Além do possível acesso a experiências e itens exclusivos também no mundo físico, o NFT funciona como um certificado de que aquele artigo é “o original”. Comprar o NFT de um álbum não é o mesmo que comprar os direitos autorais ou de distribuição, mas é como se o músico lançasse uma edição exclusiva e limitada daquele material ou, então, vendesse cópias autografadas: ainda existirão várias formas de se ouvir aquele disco, mas só alguns têm aquele diferencial – e, portanto, valem muito mais do que uma edição comum. Basicamente, são itens colecionáveis.
É claro que materiais de valor milionário são inacessíveis à maioria dos fãs. Mas mesmo itens mais baratos podem render muito aos músicos (como no caso do próprio Kings of Leon).
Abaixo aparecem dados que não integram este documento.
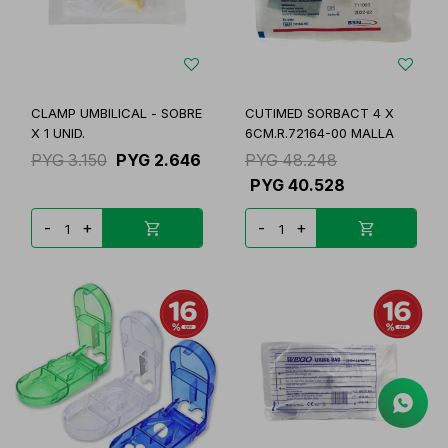
CLAMP UMBILICAL - SOBRE
CUTIMED SORBACT 4 X
X 1 UNID.
6CM.R.72164-00 MALLA
PYG
3.150
PYG
2.646
PYG
48.248
PYG
40.528
-
+
-
+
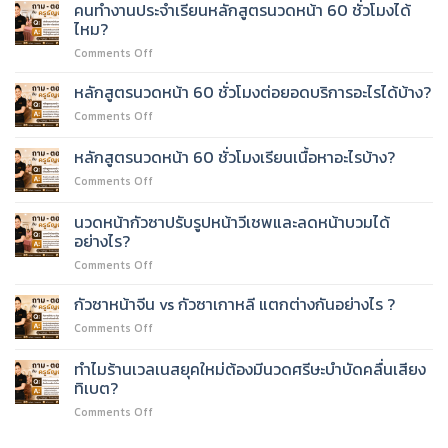
หน้า
คนทำงานประจำเรียนหลักสูตรนวดหน้า 60 ชั่วโมงได้
ยก
ไหม?
กระชับ
on
Comments Off
ด้วย
คน
มือ
ทำงาน
เรียน
หลักสูตรนวดหน้า 60 ชั่วโมงต่อยอดบริการอะไรได้บ้าง?
ประจำ
ยาก
on
Comments Off
เรียน
ไหม?
หลักสูตร
หลักสูตร
นวด
หลักสูตรนวดหน้า 60 ชั่วโมงเรียนเนื้อหาอะไรบ้าง?
นวด
หน้า
หน้า
on
Comments Off
60
60
หลักสูตร
ชั่วโมง
ชั่วโมง
นวด
ต่อย
นวดหน้ากัวซาปรับรูปหน้าวีเชพและลดหน้าบวมได้
ได้
หน้า
อด
อย่างไร?
ไหม?
60
บริการ
on
Comments Off
ชั่วโมง
อะไร
นวด
เรียน
ได้
หน้า
เนื้อหา
กัวซาหน้าจีน vs กัวซาเกาหลี แตกต่างกันอย่างไร ?
บ้าง?
กัว
อะไร
on
Comments Off
ซา
บ้าง?
กัว
ปรับ
ซา
ทำไมร้านเวลเนสยุคใหม่ต้องมีนวดศรีษะบำบัดคลื่นเสียง
รูป
หน้า
หน้า
ทิเบต?
จีน
วี
on
Comments Off
vs
เชพ
ทำไม
กัว
และ
ร้าน
ซา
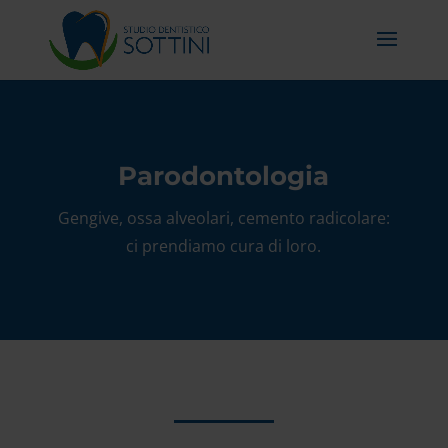
Parodontologia
Gengive, ossa alveolari, cemento radicolare:
ci prendiamo cura di loro.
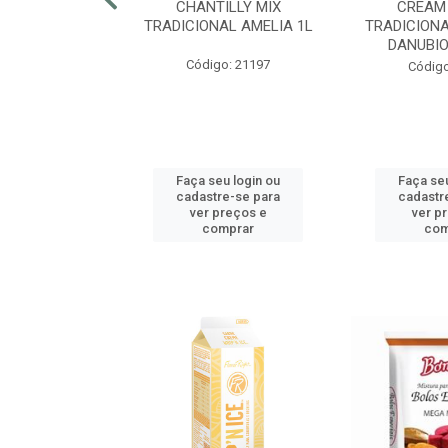
RECRISP 7MM
CHANTILLY MIX
CREAM
COTE 2,25KG
TRADICIONAL AMELIA 1L
TRADICIONA
DANUBIO
o: 42425
Código: 21197
Código
u login ou
Faça seu login ou
Faça seu
e-se para
cadastre-se para
cadastr
reços e
ver preços e
ver p
mprar
comprar
com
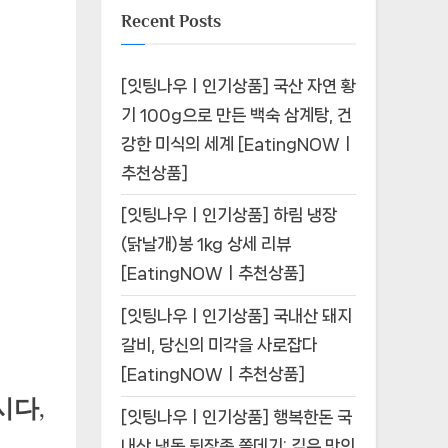
Recent Posts
[잇팅나우ㅣ인기상품] 국산 자연 황
기 100g으로 만든 백숙 삼계탕, 건
강한 미식의 세계 [EatingNOWㅣ
추천상품]
[잇팅나우ㅣ인기상품] 하림 냉장
(닭날개)봉 1kg 상세 리뷰
[EatingNOWㅣ추천상품]
[잇팅나우ㅣ인기상품] 국내산 돼지
갈비, 당신의 미각을 사로잡다
[EatingNOWㅣ추천상품]
시다,
[잇팅나우ㅣ인기상품] 행복한돈 국
내산 냉동 뒷장족 쫄데기: 깊은 맛의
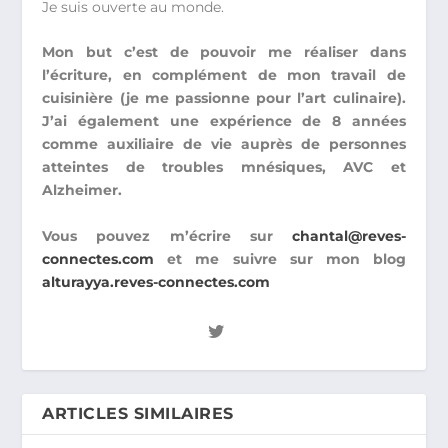
Je suis ouverte au monde.
Mon but c’est de pouvoir me réaliser dans
l’écriture, en complément de mon travail de
cuisinière (je me passionne pour l’art culinaire).
J’ai également une expérience de 8 années
comme auxiliaire de vie auprès de personnes
atteintes de troubles mnésiques, AVC et
Alzheimer.
Vous pouvez m’écrire sur
chantal@reves-
connectes.com
et me suivre sur mon blog
alturayya.reves-connectes.com
ARTICLES SIMILAIRES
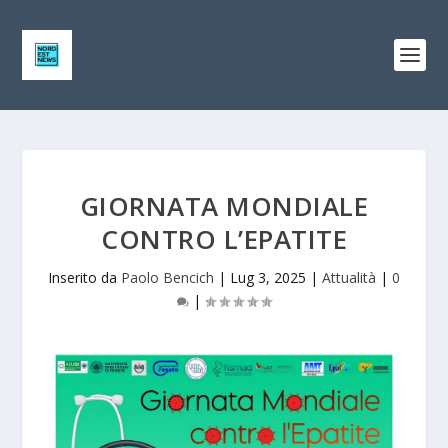
GIORNATA MONDIALE
CONTRO L’EPATITE
Inserito da
Paolo Bencich
|
Lug 3, 2025
|
Attualità
|
0
|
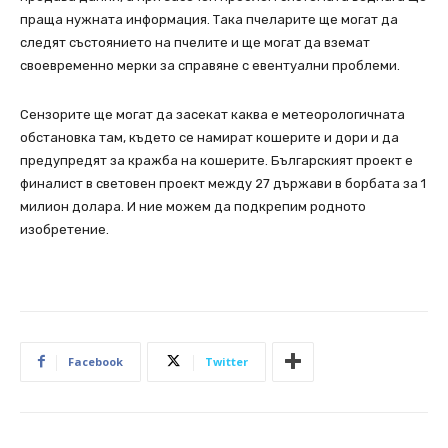
праща нужната информация. Така пчеларите ще могат да
следят състоянието на пчелите и ще могат да вземат
своевременно мерки за справяне с евентуални проблеми.
Сензорите ще могат да засекат каква е метеорологичната
обстановка там, където се намират кошерите и дори и да
предупредят за кражба на кошерите. Българският проект е
финалист в световен проект между 27 държави в борбата за 1
милион долара. И ние можем да подкрепим родното
изобретение.
Facebook
Twitter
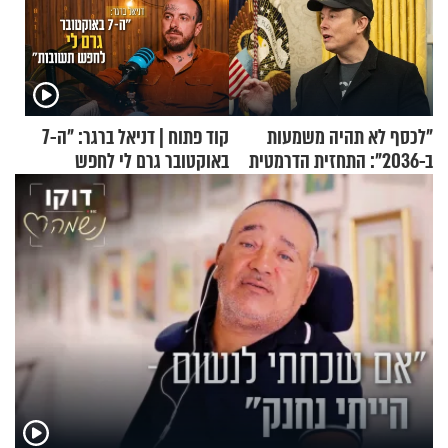
"לכסף לא תהיה משמעות
קוד פתוח | דניאל ברגר: "ה-7
ב-2036": התחזית הדרמטית
באוקטובר גרם לי לחפש
של אילון מאסק על עתיד
תשובות"
הכלכלה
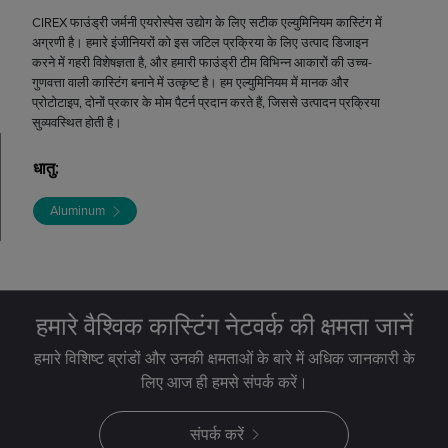
CIREX फाउंड्री जर्मनी एयरोस्पेस उद्योग के लिए सटीक एल्युमिनियम कास्टिंग में
अग्रणी है। हमारे इंजीनियरों को इस जटिल प्रक्रिया के लिए उत्पाद डिजाइन
करने में गहरी विशेषज्ञता है, और हमारी फाउंड्री टीम विभिन्न आकारों की उच्च-
गुणवत्ता वाली कास्टिंग बनाने में उत्कृष्ट है। हम एल्युमिनियम में मानक और
प्रोटोटाइप, दोनों प्रकार के मोम पैटर्न प्रदान करते हैं, जिससे उत्पादन प्रक्रिया
सुव्यवस्थित होती है।
धातु
:
Aluminum
हमारे वैश्विक कास्टिंग नेटवर्क की क्षमता जानें
हमारे विशिष्ट ब्रांडों और उनकी क्षमताओं के बारे में अधिक जानकारी के
लिए आज ही हमसे संपर्क करें।
संपर्क करें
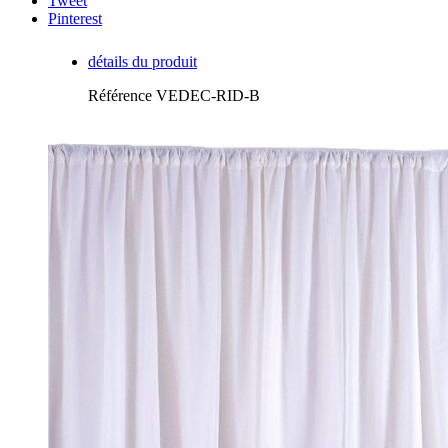
Tweet
Pinterest
détails du produit
Référence
VEDEC-RID-B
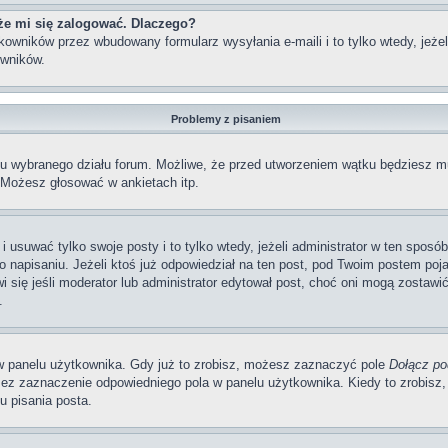
że mi się zalogować. Dlaczego?
wników przez wbudowany formularz wysyłania e-maili i to tylko wtedy, jeżeli
wników.
Problemy z pisaniem
iu wybranego działu forum. Możliwe, że przed utworzeniem wątku będziesz mu
 Możesz głosować w ankietach itp.
i usuwać tylko swoje posty i to tylko wtedy, jeżeli administrator w ten sposó
napisaniu. Jeżeli ktoś już odpowiedział na ten post, pod Twoim postem pojawi 
jawi się jeśli moderator lub administrator edytował post, choć oni mogą zosta
.
w panelu użytkownika. Gdy już to zrobisz, możesz zaznaczyć pole
Dołącz po
ez zaznaczenie odpowiedniego pola w panelu użytkownika. Kiedy to zrobisz,
 pisania posta.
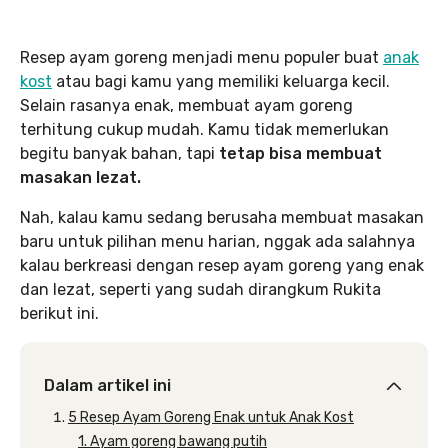
Resep ayam goreng menjadi menu populer buat
anak
kost
atau bagi kamu yang memiliki keluarga kecil.
Selain rasanya enak, membuat ayam goreng
terhitung cukup mudah. Kamu tidak memerlukan
begitu banyak bahan, tapi
tetap bisa membuat
masakan lezat.
Nah, kalau kamu sedang berusaha membuat masakan
baru untuk pilihan menu harian, nggak ada salahnya
kalau berkreasi dengan resep ayam goreng yang enak
dan lezat, seperti yang sudah dirangkum Rukita
berikut ini.
Dalam artikel ini
5 Resep Ayam Goreng Enak untuk Anak Kost
1. Ayam goreng bawang putih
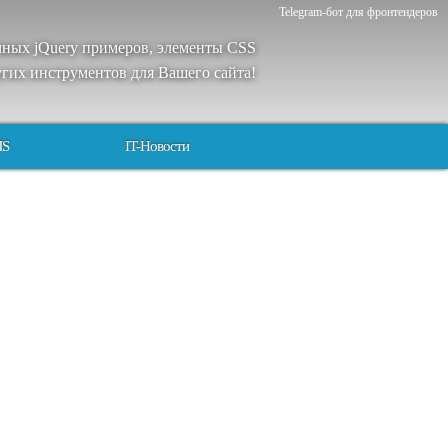
Telegram-бот для фронтендеров
чных
jQuery
примеров
,
элементы
CSS
угих
инструментов
для
Вашего
сайта
!
MS
IT-Новости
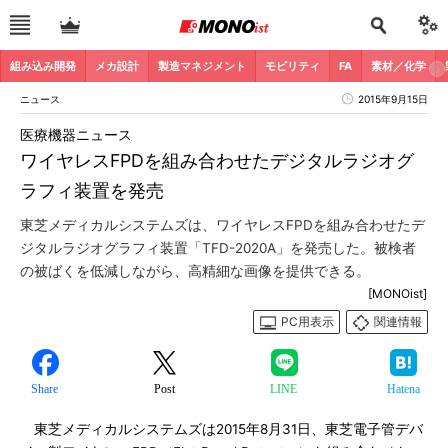
組み込み開発
メカ設計
製造マネジメント
モビリティ
FA
素材／化学
ニュース
2015年9月15日
医療機器ニュース
ワイヤレスFPDを組み合わせたデジタルラジオグ
ラフィ装置を発売
東芝メディカルシステムズは、ワイヤレスFPDを組み合わせたデ
ジタルラジオグラフィ装置「TFD-2020A」を発売した。被検者
の被ばくを低減しながら、高精細な画像を提供できる。
[MONOist]
PC用表示
関連情報
Share
Post
LINE
Hatena
東芝メディカルシステムズは2015年8月31日、東芝電子管デバ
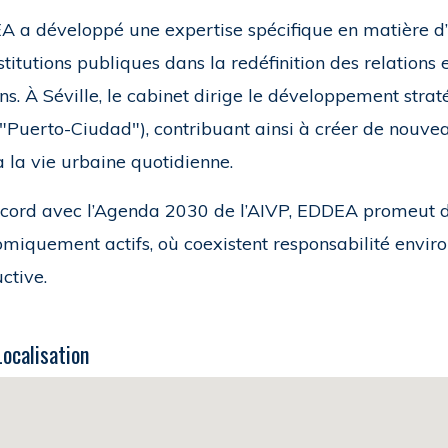
 a développé une expertise spécifique en matière d’
nstitutions publiques dans la redéfinition des relations
ns. À Séville, le cabinet dirige le développement straté
 ("Puerto-Ciudad"), contribuant ainsi à créer de nouvea
à la vie urbaine quotidienne.
cord avec l’Agenda 2030 de l’AIVP, EDDEA promeut des
miquement actifs, où coexistent responsabilité enviro
ctive.
Localisation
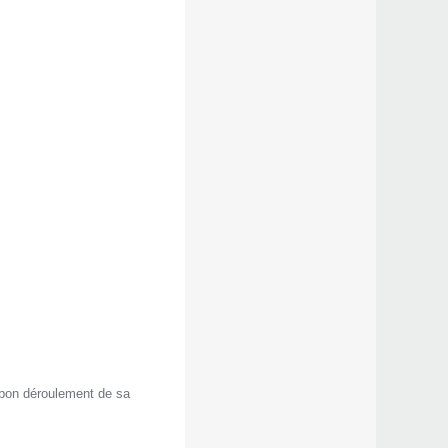
s bon déroulement de sa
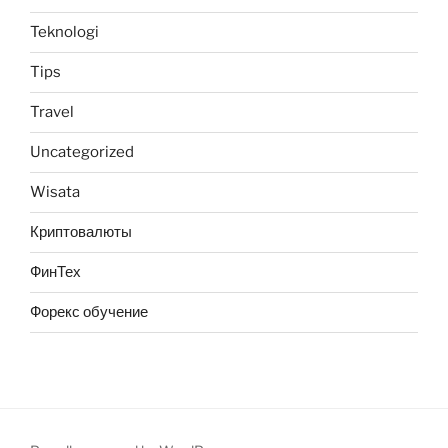
Teknologi
Tips
Travel
Uncategorized
Wisata
Криптовалюты
ФинТех
Форекс обучение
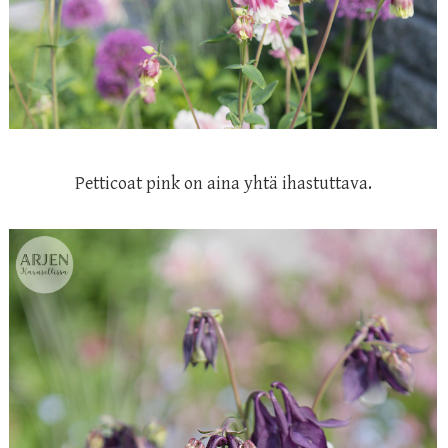
Petticoat pink on aina yhtä ihastuttava.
Ainda mais em um momento em que não dá para realizar shows e festivais, que costumam ser uma das principais fontes de renda desses artistas.
NFTs também ampliam a possibilidade de lucro com o próprio material musical em uma era dominada pelas plataformas de streaming, que são bem conhecidas por não remunerar muito bem: em fevereiro de 2021, o Spotify pagava apenas US$ 0,0033 por stream, enquanto outros sites chegavam a até US$ 0,0054. Ou seja, seriam necessários cerca de 250 plays para ganhar um dólar – algo ainda menos animador quando se considera que 90% das audições vão para o 1% de grandes nomes já estabelecidos.
Outro pró dos NFTs é a oportunidade de o próprio artista ganhar com a revenda dos tokens, pré-estabelecendo porcentagem de royalties sobre o material. Beeple, por exemplo, deve receber 10% do valor caso o comprador de “Everydays” resolva vender a obra no mercado secundário.
É cedo para dizer se isso se trata de um mercado durável ou só mais uma tendência passageira. De qualquer forma, os NFTs ainda prometem continuar causando barulho por algum tempo.